Clinical decision support systems in psychiatry

A suitable instrument to transfer predictive models from research into clinical practice is a Clinical Decision Support System (CDSS). CDSSs are any kinds of computer systems that work with clinical data or knowledge and are set up to assist healthcare professionals in decision processes [69]. These decisions can refer to both diagnosing a patient and selecting the best treatment [70]. Concretely, a patient’s characteristics enter a CDSS to be evaluated based on implemented clinical knowledge in order to return recommendations to the clinicians [71]. Hence, these systems can improve clinical processes and help healthcare professionals benefit from scientific findings [72].

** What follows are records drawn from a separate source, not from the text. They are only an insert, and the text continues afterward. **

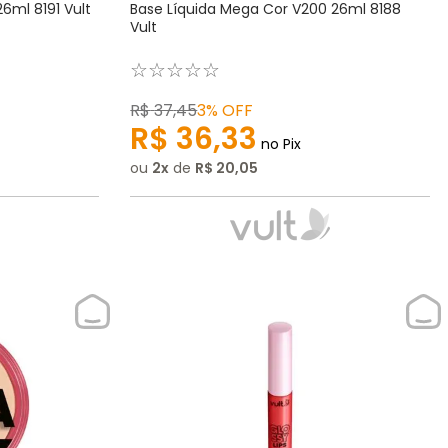
6ml 8191 Vult
Base Líquida Mega Cor V200 26ml 8188
Vult
☆
☆
☆
☆
☆
R$
37
,
45
3%
OFF
R$
36
,
33
no Pix
ou
2
de
R$
20
,
05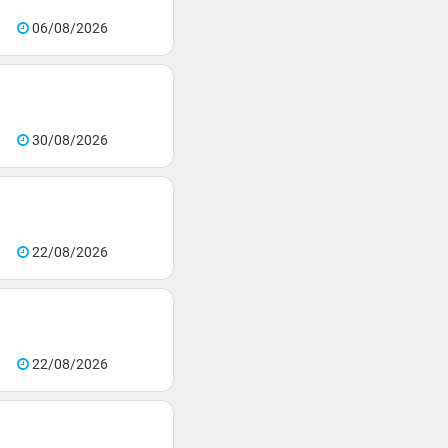
06/08/2026
30/08/2026
22/08/2026
22/08/2026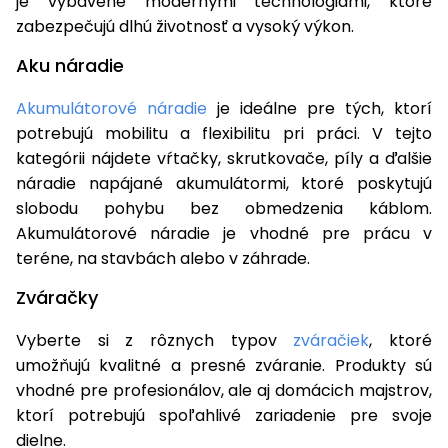
je vybavené modernými technológiami, ktoré
zabezpečujú dlhú životnosť a vysoký výkon.
Aku náradie
Akumulátorové náradie
je ideálne pre tých, ktorí
potrebujú mobilitu a flexibilitu pri práci. V tejto
kategórii nájdete vŕtačky, skrutkovače, píly a ďalšie
náradie napájané akumulátormi, ktoré poskytujú
slobodu pohybu bez obmedzenia káblom.
Akumulátorové náradie je vhodné pre prácu v
teréne, na stavbách alebo v záhrade.
Zváračky
Vyberte si z rôznych typov
zváračiek
, ktoré
umožňujú kvalitné a presné zváranie. Produkty sú
vhodné pre profesionálov, ale aj domácich majstrov,
ktorí potrebujú spoľahlivé zariadenie pre svoje
dielne.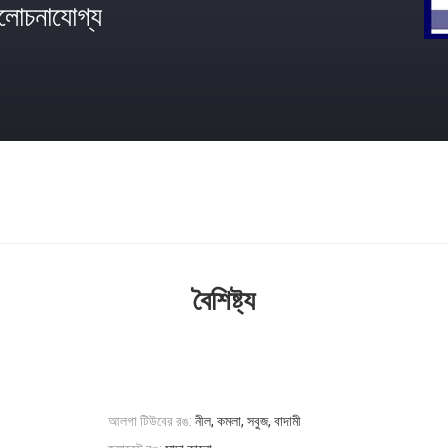
োচনাযোগ্য
বৈশিষ্ট্য
আলগা টিউবের রঙ:
নীল, কমলা, সবুজ, বাদামী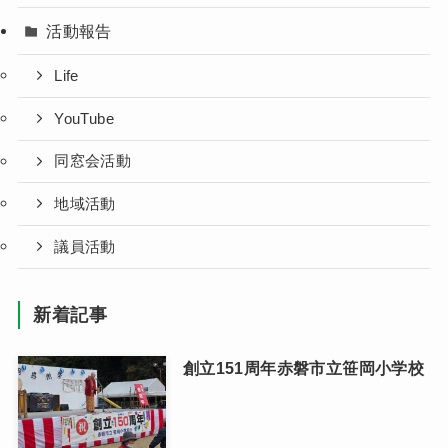
活動報告
Life
YouTube
同窓会活動
地域活動
議員活動
新着記事
創立151周年赤磐市立笹岡小学校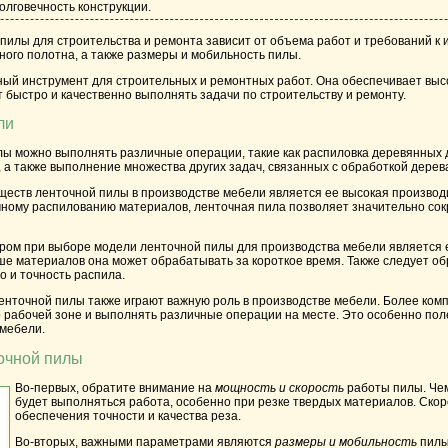
олговечность конструкции.
пилы для строительства и ремонта зависит от объема работ и требований к 
ного полотна, а также размеры и мобильность пилы.
ный инструмент для строительных и ремонтных работ. Она обеспечивает выс
т быстро и качественно выполнять задачи по строительству и ремонту.
ли
ы можно выполнять различные операции, такие как распиловка деревянных 
 а также выполнение множества других задач, связанных с обработкой дерева
ществ ленточной пилы в производстве мебели является ее высокая производ
чному распилованию материалов, ленточная пила позволяет значительно сок
ом при выборе модели ленточной пилы для производства мебели является е
е материалов она может обрабатывать за короткое время. Также следует обр
во и точность распила.
енточной пилы также играют важную роль в производстве мебели. Более ко
 рабочей зоне и выполнять различные операции на месте. Это особенно пол
мебели.
очной пилы
Во-первых, обратите внимание на
мощность и скорость
работы пилы. Че
будет выполняться работа, особенно при резке твердых материалов. Скор
обеспечения точности и качества реза.
Во-вторых, важными параметрами являются
размеры и мобильность
пилы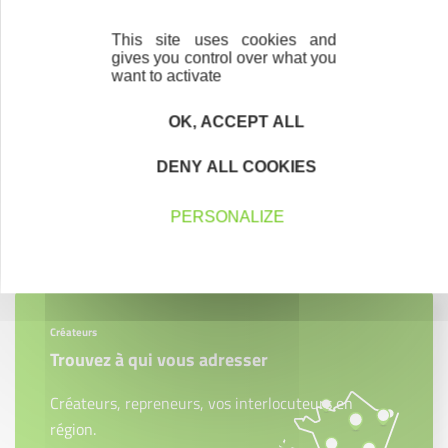
Devenir une entreprise Initiative Remarquable
This site uses cookies and
gives you control over what you
want to activate
Devenez expert bénévole du réseau Initiative
France
OK, ACCEPT ALL
DENY ALL COOKIES
PERSONALIZE
Contactez-nous !
Cliquez ici
Créateurs
Trouvez à qui vous adresser
Créateurs, repreneurs, vos interlocuteurs en
région.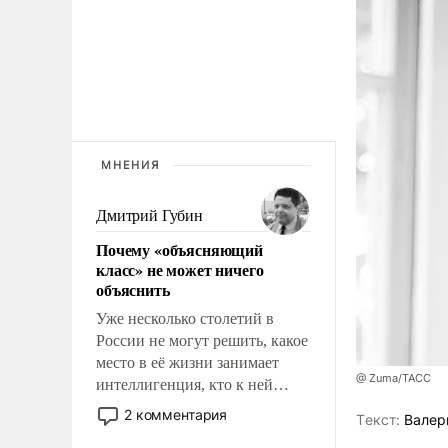
МНЕНИЯ
Дмитрий Губин
Почему «объясняющий
класс» не может ничего
объяснить
Уже несколько столетий в
России не могут решить, какое
место в её жизни занимает
@ Zuma/ТАСС
интеллигенция, кто к ней
принадлежит, а кого из неё
2 комментария
Tекст:
Валер
исключили с правом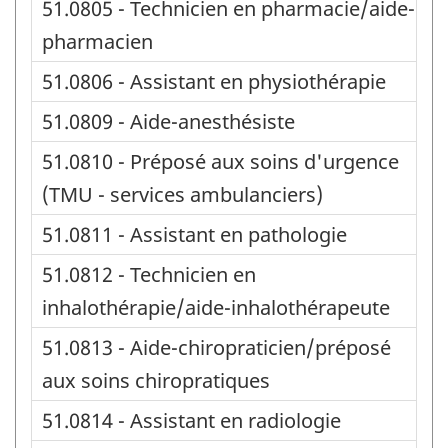
51.0805 - Technicien en pharmacie/aide-
pharmacien
51.0806 - Assistant en physiothérapie
51.0809 - Aide-anesthésiste
51.0810 - Préposé aux soins d'urgence
(TMU - services ambulanciers)
51.0811 - Assistant en pathologie
51.0812 - Technicien en
inhalothérapie/aide-inhalothérapeute
51.0813 - Aide-chiropraticien/préposé
aux soins chiropratiques
51.0814 - Assistant en radiologie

CDSSs have been used successfully in many medical disciplines (for a review, see [73]), but use in psychiatry or mental health is lagging behind. However, some systems have been developed for the diagnoses of mental disorders, e.g., for attention deficit hyperactivity disorder [74], MDD and anxiety disorders [75], subtypes of schizophrenia [76], or a broader range of disorders [77]. Other systems were designed more specifically and can also be of value for MDD, such as the NetDSS [78], a web-based CDSS with various functions, from patient registry to clinical outcome monitoring. An elegant tool for physicians and patients was set up by Henshall et al. [79]. They developed a recommendation system and tested it on a focus group comprising physicians, caregivers, and patients with several mental disorders, including MDD. By entering basic sociodemographic and clinical variables as well as by setting preferences for potential side effects, the software returned a graphical illustration of recommended interventions and their corresponding probabilities of effectiveness. A benefit of such a tool is that it uses individual data to tailor a treatment to each patient. Similarly, a few commercial tools have been developed lately, promoting improvements of treatment efficacy for mental disorders using individual patient data and predictive models [80,81,82].

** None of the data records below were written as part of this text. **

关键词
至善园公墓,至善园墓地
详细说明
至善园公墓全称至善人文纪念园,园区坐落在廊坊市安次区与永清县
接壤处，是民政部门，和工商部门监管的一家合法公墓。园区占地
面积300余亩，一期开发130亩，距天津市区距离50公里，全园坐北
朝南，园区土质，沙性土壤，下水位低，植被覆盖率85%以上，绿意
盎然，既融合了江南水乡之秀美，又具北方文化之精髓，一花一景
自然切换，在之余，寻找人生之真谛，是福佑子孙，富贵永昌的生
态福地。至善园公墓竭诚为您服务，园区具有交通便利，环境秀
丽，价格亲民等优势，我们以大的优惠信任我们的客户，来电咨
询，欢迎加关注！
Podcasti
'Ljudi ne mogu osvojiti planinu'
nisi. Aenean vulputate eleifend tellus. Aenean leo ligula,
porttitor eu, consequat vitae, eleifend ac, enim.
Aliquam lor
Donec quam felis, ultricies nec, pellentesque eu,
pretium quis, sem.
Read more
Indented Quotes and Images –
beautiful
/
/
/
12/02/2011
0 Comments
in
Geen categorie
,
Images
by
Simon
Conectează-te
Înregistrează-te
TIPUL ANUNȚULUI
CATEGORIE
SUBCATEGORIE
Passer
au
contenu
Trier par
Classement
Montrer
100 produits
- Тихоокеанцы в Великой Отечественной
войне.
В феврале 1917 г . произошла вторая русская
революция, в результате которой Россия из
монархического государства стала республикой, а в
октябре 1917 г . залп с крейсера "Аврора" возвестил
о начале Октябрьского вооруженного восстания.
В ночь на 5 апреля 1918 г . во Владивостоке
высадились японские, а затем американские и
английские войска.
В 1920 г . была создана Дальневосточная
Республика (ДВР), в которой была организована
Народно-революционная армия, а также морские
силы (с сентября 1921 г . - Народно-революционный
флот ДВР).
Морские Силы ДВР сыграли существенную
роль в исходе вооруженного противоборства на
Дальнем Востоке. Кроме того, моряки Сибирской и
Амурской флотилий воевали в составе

Ultimately, such predictive systems can enhance personalized treatment, e.g., by indicating from the beginning which medication has the highest probability to lead to a beneficial response. Moreover, these tools can save physicians time and increase preciseness of clinical judgements [83, 84].

Current challenges and unmet needs

With the increasing interest in precision psychiatry and outcome prognosis, many efforts have been invested in this field of research. Nonetheless, the core problem in translational psychiatry remains: translations of research findings into daily clinical work, in such a way that patients and clinicians could directly benefit from them, are practically non-existent. Due to the lack of validated tests as guidance for personalized medication, treatment administration still has to rely on generic guidelines and physicians’ personal judgements. The potential solution appears to be twofold: first, robust (bio)markers of treatment efficacy need to be identified and built into prognostic models. Subsequently, if models are proven useful, the second step will be their translation into new tools for clinicians. The main issues and current challenges in this translational process as well as potential solution approaches are outlined below. Additionally, they are illustrated in Fig. 1.

Fig. 1
figure 1

Current challenges with respect to different stages of research on treatment outcome in MDD patients and its translation into clinical practice

Challenges in concepts and definitions

Up to 16,400 potential symptom combinations can lead to a diagnosis of MDD [85], which might essentially be a conglomerate of many different pathophysiologies [86]. Moreover, MDD shows a high degree of comorbidity with other mental disorders, both cross-sectionally [87,88,89] and over time [90]. Longitudinal studies, especially using registry data [91], have shown large variability of diagnoses across lifetime which is why a cross-sectional focus on MDD diagnosis might miss relevant longitudinal information that discriminates among disorder subtypes. Hence, transdiagnostic and longitudinal approaches (e.g., assessing lifetime disorders in diagnostic interviews) should be considered in clinical studies.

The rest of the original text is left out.